**WORK REQUIRED**
Among the entries below, extract exactly the lines that run from the one with "NEWS RELEASES" through the one with "Mark P. Stevenson, Executive", both ends included.

------------

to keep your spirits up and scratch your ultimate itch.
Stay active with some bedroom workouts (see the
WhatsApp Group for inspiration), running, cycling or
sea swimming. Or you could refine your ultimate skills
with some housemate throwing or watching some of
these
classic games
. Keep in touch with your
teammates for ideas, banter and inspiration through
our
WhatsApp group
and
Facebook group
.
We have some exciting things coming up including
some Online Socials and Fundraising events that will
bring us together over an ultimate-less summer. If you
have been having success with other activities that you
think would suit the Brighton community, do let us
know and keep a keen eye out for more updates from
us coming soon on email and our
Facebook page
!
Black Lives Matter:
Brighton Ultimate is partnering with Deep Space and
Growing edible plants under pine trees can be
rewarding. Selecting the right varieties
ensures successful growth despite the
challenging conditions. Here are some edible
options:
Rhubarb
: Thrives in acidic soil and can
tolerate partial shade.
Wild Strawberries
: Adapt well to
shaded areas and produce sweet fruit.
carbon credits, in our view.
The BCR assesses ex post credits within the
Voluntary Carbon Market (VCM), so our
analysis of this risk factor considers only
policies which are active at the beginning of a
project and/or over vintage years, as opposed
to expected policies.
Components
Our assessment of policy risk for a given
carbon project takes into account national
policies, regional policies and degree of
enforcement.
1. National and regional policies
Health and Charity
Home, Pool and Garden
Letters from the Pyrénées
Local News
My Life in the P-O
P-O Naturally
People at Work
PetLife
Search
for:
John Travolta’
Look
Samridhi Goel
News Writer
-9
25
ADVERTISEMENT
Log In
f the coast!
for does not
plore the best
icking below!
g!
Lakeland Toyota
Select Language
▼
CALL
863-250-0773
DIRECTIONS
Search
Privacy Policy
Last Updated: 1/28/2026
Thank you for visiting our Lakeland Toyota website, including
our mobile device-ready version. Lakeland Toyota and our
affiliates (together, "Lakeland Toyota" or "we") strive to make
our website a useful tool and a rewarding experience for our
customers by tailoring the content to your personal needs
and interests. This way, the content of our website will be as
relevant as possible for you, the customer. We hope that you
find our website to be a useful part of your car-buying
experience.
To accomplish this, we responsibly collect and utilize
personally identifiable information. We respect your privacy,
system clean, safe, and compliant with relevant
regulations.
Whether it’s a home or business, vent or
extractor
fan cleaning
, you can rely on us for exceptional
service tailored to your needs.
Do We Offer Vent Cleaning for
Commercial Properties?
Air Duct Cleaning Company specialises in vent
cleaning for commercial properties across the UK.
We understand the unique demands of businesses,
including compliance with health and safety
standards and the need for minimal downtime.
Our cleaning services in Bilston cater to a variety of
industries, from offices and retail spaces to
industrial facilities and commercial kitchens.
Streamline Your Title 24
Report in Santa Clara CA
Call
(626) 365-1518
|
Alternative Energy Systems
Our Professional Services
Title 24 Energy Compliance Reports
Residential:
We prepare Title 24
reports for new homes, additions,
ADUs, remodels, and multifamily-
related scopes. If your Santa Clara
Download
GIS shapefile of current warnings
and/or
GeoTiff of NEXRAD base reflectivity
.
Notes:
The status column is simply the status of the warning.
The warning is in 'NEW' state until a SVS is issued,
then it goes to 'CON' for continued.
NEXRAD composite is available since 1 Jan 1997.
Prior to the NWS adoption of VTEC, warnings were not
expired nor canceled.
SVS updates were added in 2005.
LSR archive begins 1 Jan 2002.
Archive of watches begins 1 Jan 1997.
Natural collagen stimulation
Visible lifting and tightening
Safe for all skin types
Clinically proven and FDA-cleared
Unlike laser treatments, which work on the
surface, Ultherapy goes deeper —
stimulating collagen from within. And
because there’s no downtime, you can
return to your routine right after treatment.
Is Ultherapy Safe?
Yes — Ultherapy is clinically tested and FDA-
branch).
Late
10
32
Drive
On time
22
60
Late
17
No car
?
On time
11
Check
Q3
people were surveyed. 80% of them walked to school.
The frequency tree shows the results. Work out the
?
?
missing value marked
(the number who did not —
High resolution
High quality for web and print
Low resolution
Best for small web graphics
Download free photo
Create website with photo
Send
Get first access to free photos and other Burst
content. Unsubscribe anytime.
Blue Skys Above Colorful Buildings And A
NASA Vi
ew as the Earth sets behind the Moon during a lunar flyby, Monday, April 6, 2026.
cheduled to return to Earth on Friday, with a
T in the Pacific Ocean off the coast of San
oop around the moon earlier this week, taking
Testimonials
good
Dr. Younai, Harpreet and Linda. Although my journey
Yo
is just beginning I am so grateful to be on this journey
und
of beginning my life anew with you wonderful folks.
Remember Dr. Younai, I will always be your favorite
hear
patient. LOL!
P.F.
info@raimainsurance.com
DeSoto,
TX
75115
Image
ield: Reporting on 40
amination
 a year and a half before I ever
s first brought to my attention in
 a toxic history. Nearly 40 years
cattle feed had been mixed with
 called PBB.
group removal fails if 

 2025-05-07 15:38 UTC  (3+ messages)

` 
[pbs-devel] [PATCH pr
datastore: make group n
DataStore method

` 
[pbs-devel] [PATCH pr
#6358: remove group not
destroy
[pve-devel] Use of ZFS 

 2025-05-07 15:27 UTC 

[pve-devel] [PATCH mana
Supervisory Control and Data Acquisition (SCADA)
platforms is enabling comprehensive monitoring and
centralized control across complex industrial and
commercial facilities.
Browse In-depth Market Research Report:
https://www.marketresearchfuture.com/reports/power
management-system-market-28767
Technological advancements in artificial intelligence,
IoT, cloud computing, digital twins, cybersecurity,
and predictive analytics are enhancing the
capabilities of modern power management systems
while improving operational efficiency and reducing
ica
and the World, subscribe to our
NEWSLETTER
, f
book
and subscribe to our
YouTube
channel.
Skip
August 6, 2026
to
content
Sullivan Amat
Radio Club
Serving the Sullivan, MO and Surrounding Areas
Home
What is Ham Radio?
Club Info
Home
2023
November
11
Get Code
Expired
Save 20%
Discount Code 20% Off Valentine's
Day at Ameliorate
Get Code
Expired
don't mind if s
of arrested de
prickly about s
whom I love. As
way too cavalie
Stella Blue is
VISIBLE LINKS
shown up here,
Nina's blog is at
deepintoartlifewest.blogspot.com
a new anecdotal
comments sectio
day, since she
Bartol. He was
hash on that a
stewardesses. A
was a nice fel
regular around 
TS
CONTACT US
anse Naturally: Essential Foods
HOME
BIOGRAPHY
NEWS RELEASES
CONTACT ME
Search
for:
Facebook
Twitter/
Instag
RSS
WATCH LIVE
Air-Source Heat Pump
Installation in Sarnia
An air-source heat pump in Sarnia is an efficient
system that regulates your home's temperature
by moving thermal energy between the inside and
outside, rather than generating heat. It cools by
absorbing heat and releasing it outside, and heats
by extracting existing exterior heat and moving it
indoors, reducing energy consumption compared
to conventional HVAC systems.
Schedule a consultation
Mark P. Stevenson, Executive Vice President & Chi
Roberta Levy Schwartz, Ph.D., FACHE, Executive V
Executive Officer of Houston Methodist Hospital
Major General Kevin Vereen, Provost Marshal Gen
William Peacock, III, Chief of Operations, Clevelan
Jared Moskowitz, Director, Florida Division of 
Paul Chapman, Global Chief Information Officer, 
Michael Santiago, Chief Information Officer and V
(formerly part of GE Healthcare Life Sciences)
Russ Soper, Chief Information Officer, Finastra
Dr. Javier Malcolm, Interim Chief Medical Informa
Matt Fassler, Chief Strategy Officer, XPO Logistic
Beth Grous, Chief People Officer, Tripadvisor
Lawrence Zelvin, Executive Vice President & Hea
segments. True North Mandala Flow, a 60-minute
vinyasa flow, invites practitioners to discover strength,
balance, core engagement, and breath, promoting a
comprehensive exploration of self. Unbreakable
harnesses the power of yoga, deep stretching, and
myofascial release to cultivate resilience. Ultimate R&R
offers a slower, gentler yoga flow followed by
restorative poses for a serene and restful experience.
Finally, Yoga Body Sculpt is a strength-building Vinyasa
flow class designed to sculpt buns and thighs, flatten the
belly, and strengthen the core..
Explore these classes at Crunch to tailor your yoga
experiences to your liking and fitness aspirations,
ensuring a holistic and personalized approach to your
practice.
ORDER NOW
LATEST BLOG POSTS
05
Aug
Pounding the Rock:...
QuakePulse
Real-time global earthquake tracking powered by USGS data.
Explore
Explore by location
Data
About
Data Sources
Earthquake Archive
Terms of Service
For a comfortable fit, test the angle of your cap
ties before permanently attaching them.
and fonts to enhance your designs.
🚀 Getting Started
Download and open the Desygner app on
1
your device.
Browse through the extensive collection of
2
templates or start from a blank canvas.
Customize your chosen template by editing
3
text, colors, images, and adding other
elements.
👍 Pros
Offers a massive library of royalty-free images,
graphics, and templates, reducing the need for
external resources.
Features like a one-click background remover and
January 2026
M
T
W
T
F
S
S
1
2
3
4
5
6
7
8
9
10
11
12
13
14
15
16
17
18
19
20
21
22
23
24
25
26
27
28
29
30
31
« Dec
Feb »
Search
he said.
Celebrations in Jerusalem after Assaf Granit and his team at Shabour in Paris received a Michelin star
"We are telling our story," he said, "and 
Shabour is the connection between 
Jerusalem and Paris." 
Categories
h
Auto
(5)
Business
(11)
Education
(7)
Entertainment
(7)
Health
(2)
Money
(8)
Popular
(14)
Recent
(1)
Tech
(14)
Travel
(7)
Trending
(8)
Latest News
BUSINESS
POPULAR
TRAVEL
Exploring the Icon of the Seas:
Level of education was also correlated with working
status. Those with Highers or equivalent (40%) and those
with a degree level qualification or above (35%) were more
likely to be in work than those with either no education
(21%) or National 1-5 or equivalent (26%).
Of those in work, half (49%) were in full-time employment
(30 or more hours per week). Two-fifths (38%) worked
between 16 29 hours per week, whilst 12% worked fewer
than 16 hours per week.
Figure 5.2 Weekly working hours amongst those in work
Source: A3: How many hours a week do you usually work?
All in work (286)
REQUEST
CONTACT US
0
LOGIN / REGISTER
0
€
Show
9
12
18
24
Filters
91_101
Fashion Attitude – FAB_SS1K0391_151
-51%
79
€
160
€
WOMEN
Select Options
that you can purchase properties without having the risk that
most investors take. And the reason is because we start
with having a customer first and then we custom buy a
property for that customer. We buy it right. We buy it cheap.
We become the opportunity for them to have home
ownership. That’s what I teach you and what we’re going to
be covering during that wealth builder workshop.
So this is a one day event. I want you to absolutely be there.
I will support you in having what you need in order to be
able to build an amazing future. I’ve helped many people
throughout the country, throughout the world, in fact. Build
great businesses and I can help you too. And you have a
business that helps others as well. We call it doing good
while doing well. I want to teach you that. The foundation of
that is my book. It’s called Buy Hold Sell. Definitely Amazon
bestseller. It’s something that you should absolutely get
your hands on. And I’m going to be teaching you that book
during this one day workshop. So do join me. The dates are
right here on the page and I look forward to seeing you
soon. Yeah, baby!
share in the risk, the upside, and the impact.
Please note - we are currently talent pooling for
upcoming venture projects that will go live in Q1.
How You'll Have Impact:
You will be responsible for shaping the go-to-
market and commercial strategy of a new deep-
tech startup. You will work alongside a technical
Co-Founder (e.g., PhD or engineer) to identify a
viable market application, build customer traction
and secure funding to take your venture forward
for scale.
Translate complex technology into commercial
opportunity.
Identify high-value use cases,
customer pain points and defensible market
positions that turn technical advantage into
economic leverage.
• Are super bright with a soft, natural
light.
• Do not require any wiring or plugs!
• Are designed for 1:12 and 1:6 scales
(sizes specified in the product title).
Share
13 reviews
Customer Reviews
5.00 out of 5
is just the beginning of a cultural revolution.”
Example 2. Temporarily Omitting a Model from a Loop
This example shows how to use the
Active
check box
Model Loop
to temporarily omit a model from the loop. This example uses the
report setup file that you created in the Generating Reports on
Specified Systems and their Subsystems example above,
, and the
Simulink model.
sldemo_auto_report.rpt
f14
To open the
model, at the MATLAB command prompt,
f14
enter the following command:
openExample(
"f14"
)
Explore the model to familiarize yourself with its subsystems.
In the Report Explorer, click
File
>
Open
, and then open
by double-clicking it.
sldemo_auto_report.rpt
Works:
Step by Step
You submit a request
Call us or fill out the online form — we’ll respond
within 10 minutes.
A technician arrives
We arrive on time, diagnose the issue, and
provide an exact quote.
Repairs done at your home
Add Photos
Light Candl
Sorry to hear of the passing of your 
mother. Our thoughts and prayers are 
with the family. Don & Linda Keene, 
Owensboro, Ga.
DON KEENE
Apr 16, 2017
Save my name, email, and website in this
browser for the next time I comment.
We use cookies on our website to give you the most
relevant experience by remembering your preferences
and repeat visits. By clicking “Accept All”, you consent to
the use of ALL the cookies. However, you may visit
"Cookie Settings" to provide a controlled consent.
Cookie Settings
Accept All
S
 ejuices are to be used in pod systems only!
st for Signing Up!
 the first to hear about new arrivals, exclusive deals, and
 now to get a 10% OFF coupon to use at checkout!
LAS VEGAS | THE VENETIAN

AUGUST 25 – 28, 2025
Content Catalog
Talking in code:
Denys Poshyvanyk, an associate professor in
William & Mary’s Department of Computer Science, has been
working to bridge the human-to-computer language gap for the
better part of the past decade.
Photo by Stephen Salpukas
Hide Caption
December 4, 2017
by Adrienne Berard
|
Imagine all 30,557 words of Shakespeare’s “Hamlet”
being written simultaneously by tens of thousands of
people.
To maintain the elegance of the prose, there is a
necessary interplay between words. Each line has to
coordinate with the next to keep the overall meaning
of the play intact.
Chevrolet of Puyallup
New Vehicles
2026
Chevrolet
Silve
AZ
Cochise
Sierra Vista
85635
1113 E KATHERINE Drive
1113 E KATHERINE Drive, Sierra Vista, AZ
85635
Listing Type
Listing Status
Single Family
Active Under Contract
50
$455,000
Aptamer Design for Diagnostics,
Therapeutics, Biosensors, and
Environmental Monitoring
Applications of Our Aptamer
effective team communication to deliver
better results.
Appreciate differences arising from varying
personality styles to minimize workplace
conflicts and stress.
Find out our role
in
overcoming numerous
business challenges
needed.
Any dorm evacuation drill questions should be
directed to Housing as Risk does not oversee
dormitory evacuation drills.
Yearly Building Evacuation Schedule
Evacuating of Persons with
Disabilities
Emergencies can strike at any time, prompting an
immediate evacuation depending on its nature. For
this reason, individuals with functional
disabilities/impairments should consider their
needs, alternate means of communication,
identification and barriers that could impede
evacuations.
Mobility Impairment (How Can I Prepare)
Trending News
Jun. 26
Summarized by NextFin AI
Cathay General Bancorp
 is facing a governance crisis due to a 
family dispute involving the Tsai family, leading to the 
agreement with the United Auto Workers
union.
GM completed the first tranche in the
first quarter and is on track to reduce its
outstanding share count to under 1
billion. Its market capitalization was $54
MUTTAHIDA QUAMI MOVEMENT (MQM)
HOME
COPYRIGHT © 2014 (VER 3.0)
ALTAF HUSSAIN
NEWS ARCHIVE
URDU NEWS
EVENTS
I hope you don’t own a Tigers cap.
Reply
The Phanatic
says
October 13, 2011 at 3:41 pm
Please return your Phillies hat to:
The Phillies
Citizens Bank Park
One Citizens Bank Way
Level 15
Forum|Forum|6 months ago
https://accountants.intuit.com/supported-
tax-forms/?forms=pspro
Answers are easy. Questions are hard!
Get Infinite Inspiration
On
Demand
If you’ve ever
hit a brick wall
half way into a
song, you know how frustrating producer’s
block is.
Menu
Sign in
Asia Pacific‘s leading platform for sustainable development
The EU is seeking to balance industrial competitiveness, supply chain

------------

**OUTPUT FOR THIS EXERCISE**
NEWS RELEASES
CONTACT ME
Search
for:
Facebook
Twitter/
Instag
RSS
WATCH LIVE
Air-Source Heat Pump
Installation in Sarnia
An air-source heat pump in Sarnia is an efficient
system that regulates your home's temperature
by moving thermal energy between the inside and
outside, rather than generating heat. It cools by
absorbing heat and releasing it outside, and heats
by extracting existing exterior heat and moving it
indoors, reducing energy consumption compared
to conventional HVAC systems.
Schedule a consultation
Mark P. Stevenson, Executive Vice President & Chi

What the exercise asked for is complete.